You were born during the height of WW2.
In the deep cold of December.
7 months prematurely without an incubator.
With Nazi bombers overhead.
With no food except for bird seeds.
In a bombed out section of Athens.
With a bad case of pneumonia.”
“When it’s your ora,” she says, “it’s your time.” Moira—that’s it.
How to get into that fat skull that you while you can’t escape fate, you do not want to go and rub up next to her either.
The challenge to keep yiayia put in the house for another month, two, three? is as stressful as this whole coronavirus thing.
Each life stage has its own hangups. I live with a 20-something. She’s another one I have to keep on lock down. In the last five days, I had to counter the following quips from her—
“I got to get croutons for the salad” (Don’t you get it? We are on lock down. You don’t need to create a 5-star chef salad. Use what we have.)
“This is all bullshit to scare us; I’m going for a jog in the park,” (I am not going to jeopardize the life of my mother for your workout! Do the poor man’s workout and go up and down the stairs inside the house.)
“I have an appointment with my girl from the DR Belkis on Dykman to do my nails” (You can survive without doing your nails for one month. Do it yourself).
This quarantine business is going to play out as a Greek tragi-comedy in my house as we like good Greeks live in a multi-generational household: three generations share the same house, even if on separate levels.
For the last two years, we have managed to share space without choking each other. But now that we are in such tight quarters, θα γινει της τρελλης, to not use a worse word.

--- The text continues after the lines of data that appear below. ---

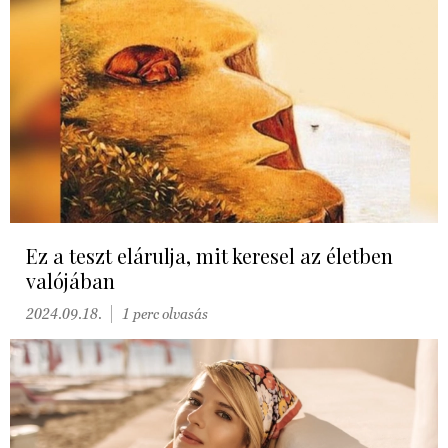
Ez a teszt elárulja, mit keresel az életben
valójában
2024.09.18.
1 perc olvasás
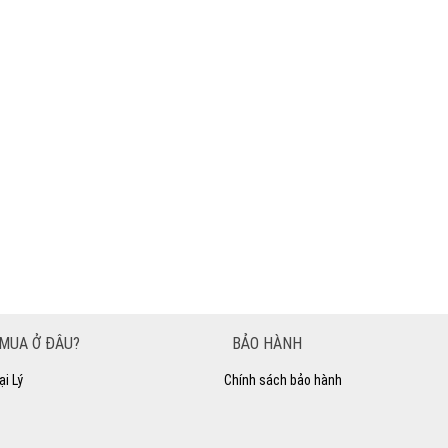
MUA Ở ĐÂU?
BẢO HÀNH
ại Lý
Chính sách bảo hành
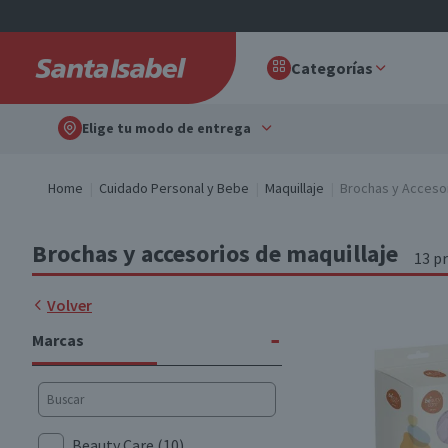
Categorías
Elige tu modo de entrega
Home
Cuidado Personal y Bebe
Maquillaje
Brochas y Accesor
Brochas y accesorios de maquillaje
13 p
Volver
-
Marcas
Beauty Care
(10)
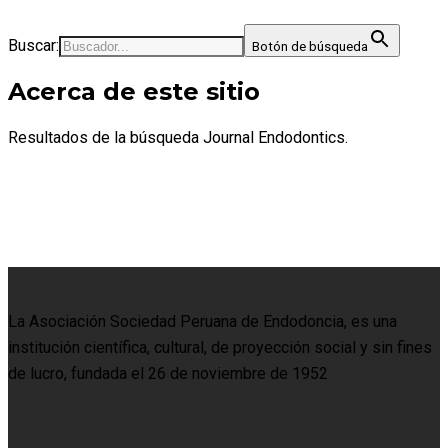
Buscar:
Botón de búsqueda
Acerca de este sitio
Resultados de la búsqueda Journal Endodontics.
La Asociación Sociedad Peruana de Endodoncia, es una
institución científica, cultural, de proyección social y sin fines
de lucro, fundada el 26 de noviembre de 1952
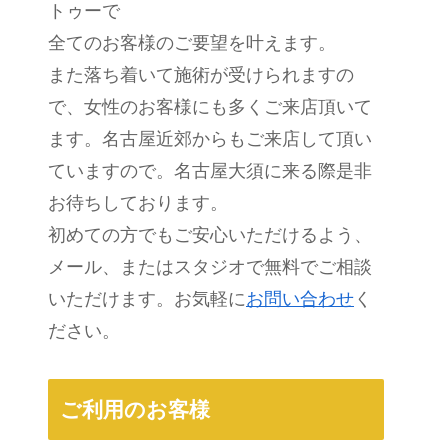
トゥーで
全てのお客様のご要望を叶えます。
また落ち着いて施術が受けられますの
で、女性のお客様にも多くご来店頂いて
ます。名古屋近郊からもご来店して頂い
ていますので。名古屋大須に来る際是非
お待ちしております。
初めての方でもご安心いただけるよう、
メール、またはスタジオで無料でご相談
いただけます。お気軽に
お問い合わせ
く
ださい。
ご利用のお客様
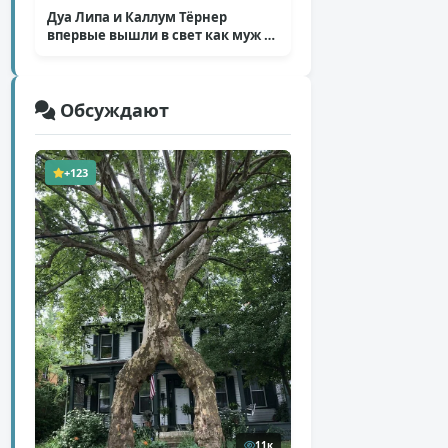
Дуа Липа и Каллум Тёрнер
впервые вышли в свет как муж и
жена
( 5 фото )
Обсуждают
+123
11к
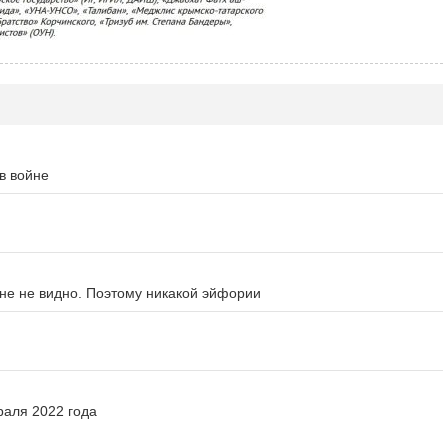
в войне
йне не видно. Поэтому никакой эйфории
раля 2022 года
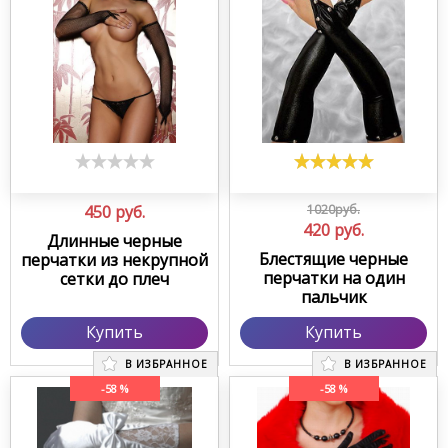
450
руб.
1020руб.
420
руб.
Длинные черные
Блестящие черные
перчатки из некрупной
перчатки на один
сетки до плеч
пальчик
Купить
Купить
В ИЗБРАННОЕ
В ИЗБРАННОЕ
-58 %
-58 %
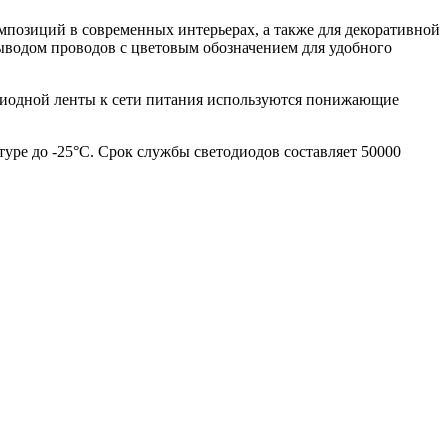
мпозиций в современных интерьерах, а также для декоративной
выводом проводов с цветовым обозначением для удобного
одиодной ленты к сети питания используются понижающие
ре до -25°С. Срок службы светодиодов составляет 50000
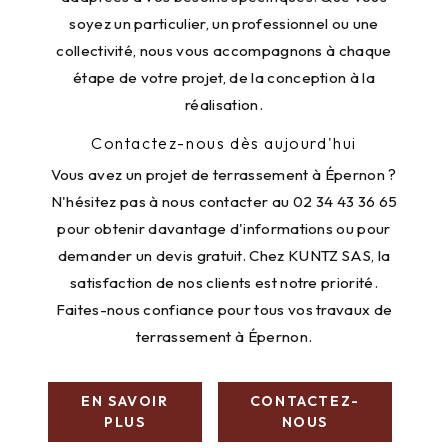
soyez un particulier, un professionnel ou une
collectivité, nous vous accompagnons à chaque
étape de votre projet, de la conception à la
réalisation.
Contactez-nous dès aujourd'hui
Vous avez un projet de terrassement à Épernon ?
N'hésitez pas à nous contacter au 02 34 43 36 65
pour obtenir davantage d'informations ou pour
demander un devis gratuit. Chez KUNTZ SAS, la
satisfaction de nos clients est notre priorité.
Faites-nous confiance pour tous vos travaux de
terrassement à Épernon.
EN SAVOIR
CONTACTEZ-
PLUS
NOUS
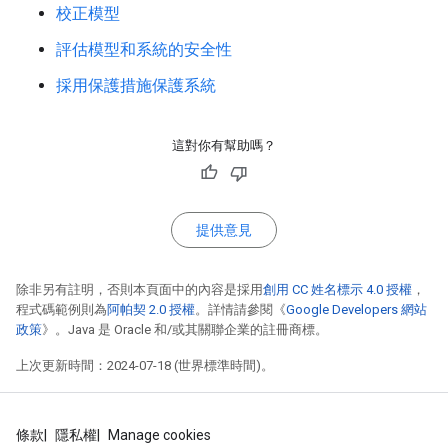
校正模型
評估模型和系統的安全性
採用保護措施保護系統
這對你有幫助嗎？
提供意見
除非另有註明，否則本頁面中的內容是採用
創用 CC 姓名標示 4.0 授權
，
程式碼範例則為
阿帕契 2.0 授權
。詳情請參閱《
Google Developers 網站
政策
》。Java 是 Oracle 和/或其關聯企業的註冊商標。
上次更新時間：2024-07-18 (世界標準時間)。
條款
隱私權
Manage cookies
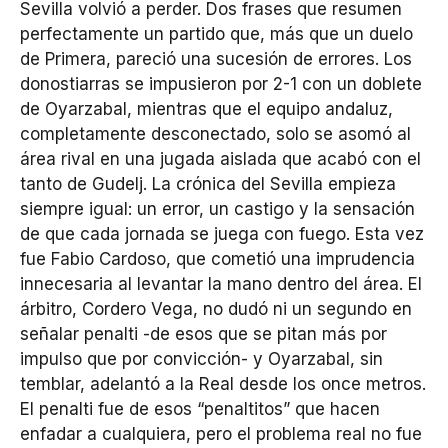
Sevilla volvió a perder. Dos frases que resumen
perfectamente un partido que, más que un duelo
de Primera, pareció una sucesión de errores. Los
donostiarras se impusieron por 2-1 con un doblete
de Oyarzabal, mientras que el equipo andaluz,
completamente desconectado, solo se asomó al
área rival en una jugada aislada que acabó con el
tanto de Gudelj. La crónica del Sevilla empieza
siempre igual: un error, un castigo y la sensación
de que cada jornada se juega con fuego. Esta vez
fue Fabio Cardoso, que cometió una imprudencia
innecesaria al levantar la mano dentro del área. El
árbitro, Cordero Vega, no dudó ni un segundo en
señalar penalti -de esos que se pitan más por
impulso que por convicción- y Oyarzabal, sin
temblar, adelantó a la Real desde los once metros.
El penalti fue de esos “penaltitos” que hacen
enfadar a cualquiera, pero el problema real no fue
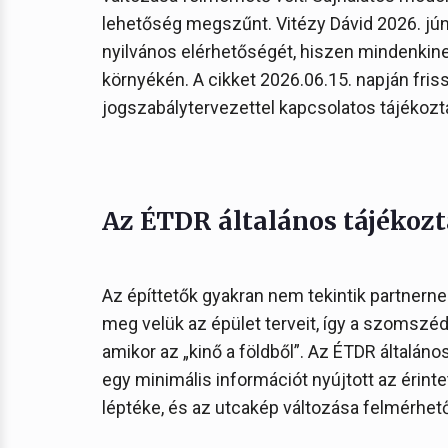
lehetőség megszűnt. Vitézy Dávid 2026. júni
nyilvános elérhetőségét, hiszen mindenkine
környékén. A cikket 2026.06.15. napján fris
jogszabálytervezettel kapcsolatos tájékozt
Az ÉTDR általános tájékozt
Az építtetők gyakran nem tekintik partnern
meg velük az épület terveit, így a szomsz
amikor az „kinő a földből”. Az ÉTDR általáno
egy minimális információt nyújtott az érint
léptéke, és az utcakép változása felmérhető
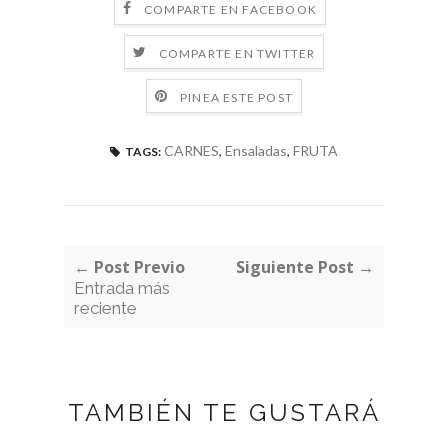
COMPARTE EN FACEBOOK
COMPARTE EN TWITTER
PINEA ESTE POST
CARNES
,
Ensaladas
,
FRUTA
TAGS:
← Post Previo
Siguiente Post →
Entrada más
reciente
TAMBIÉN TE GUSTARÁ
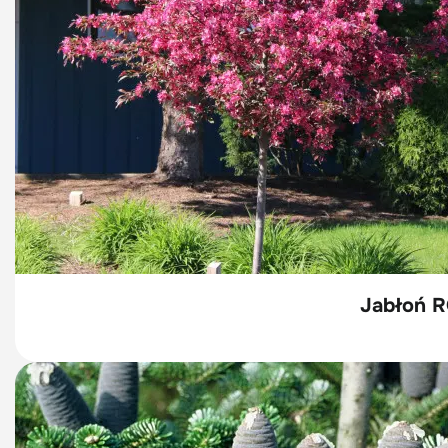
Jabłoń 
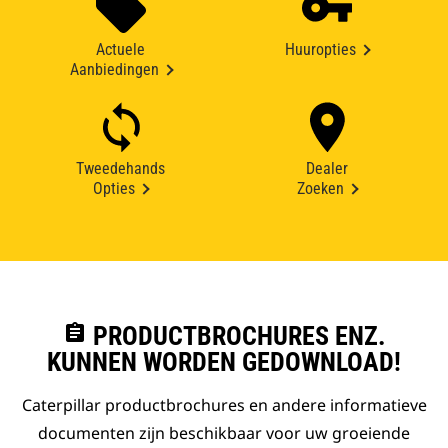
Actuele
Huuropties
Aanbiedingen
Tweedehands
Dealer
Opties
Zoeken
assignment
PRODUCTBROCHURES ENZ.
KUNNEN WORDEN GEDOWNLOAD!
Caterpillar productbrochures en andere informatieve
documenten zijn beschikbaar voor uw groeiende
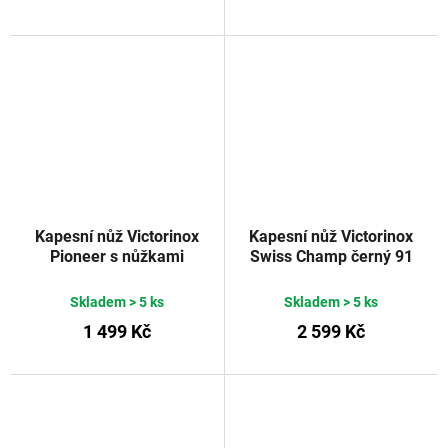
Kapesní nůž Victorinox
Kapesní nůž Victorinox
Pioneer s nůžkami
Swiss Champ černý 91
stříbrný 93 mm
mm
Skladem
> 5 ks
Skladem
> 5 ks
1 499 Kč
2 599 Kč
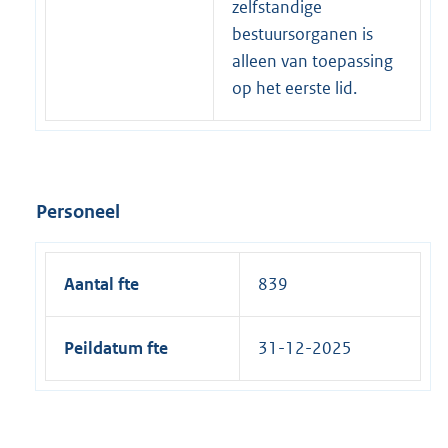
zelfstandige
bestuursorganen is
alleen van toepassing
op het eerste lid.
Personeel
Aantal fte
839
Peildatum fte
31-12-2025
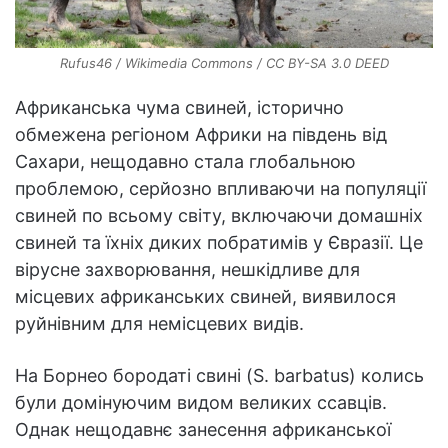
Rufus46 / Wikimedia Commons / CC BY-SA 3.0 DEED
Африканська чума свиней, історично
обмежена регіоном Африки на південь від
Сахари, нещодавно стала глобальною
проблемою, серйозно впливаючи на популяції
свиней по всьому світу, включаючи домашніх
свиней та їхніх диких побратимів у Євразії. Це
вірусне захворювання, нешкідливе для
місцевих африканських свиней, виявилося
руйнівним для немісцевих видів.
На Борнео бородаті свині (S. barbatus) колись
були домінуючим видом великих ссавців.
Однак нещодавнє занесення африканської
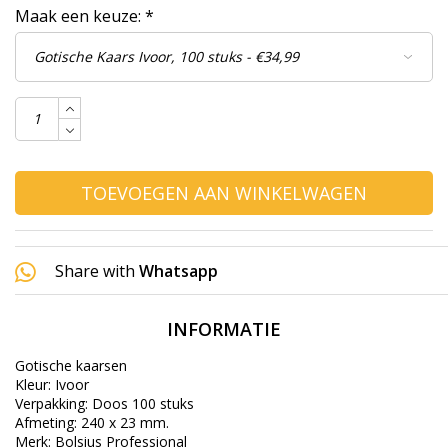
Maak een keuze:
*
TOEVOEGEN AAN WINKELWAGEN
Share with
Whatsapp
INFORMATIE
Gotische kaarsen
Kleur: Ivoor
Verpakking: Doos 100 stuks
Afmeting: 240 x 23 mm.
Merk: Bolsius Professional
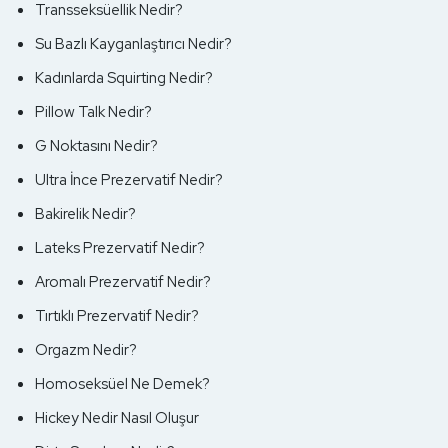
Transseksüellik Nedir?
Su Bazlı Kayganlaştırıcı Nedir?
Kadınlarda Squirting Nedir?
Pillow Talk Nedir?
G Noktasını Nedir?
Ultra İnce Prezervatif Nedir?
Bakirelik Nedir?
Lateks Prezervatif Nedir?
Aromalı Prezervatif Nedir?
Tırtıklı Prezervatif Nedir?
Orgazm Nedir?
Homoseksüel Ne Demek?
Hickey Nedir Nasıl Oluşur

So far I have failed to drive sense into both generations.
My 20-something sneaked out with her friend Michael for a late-night walk to the park. And yiayia, well, she sneaked out from the basement stairs. And where did she go? To the dry cleaners to pick up the poukamisa for her adult son. Ironically, he does not need them now as he is working from home.
You go reason with the stubborn old lady in your house.
So I tried another idea. If she has trouble listening to her daughter, an inferior role to hers, maybe she will listen to an authority?
I tried calling the social worker, a gentleman from Cyprus, at the local senior citizen center. “Do you find that senior citizens are having a difficult time following guidelines to stay home?” I wanted to ask him. “You should put out a special PSA just for the Greek elderly community.” But alas, the office was closed.
Is my yiayia an isolated example or in general do the Greek elderly not listen but do tou kefaliou tous?
I do not know how I am going to survive this thing.
“You can’t teach an old dog new tricks” is the English saying. In Greek it should be, “You can’t keep yiayia in the house.”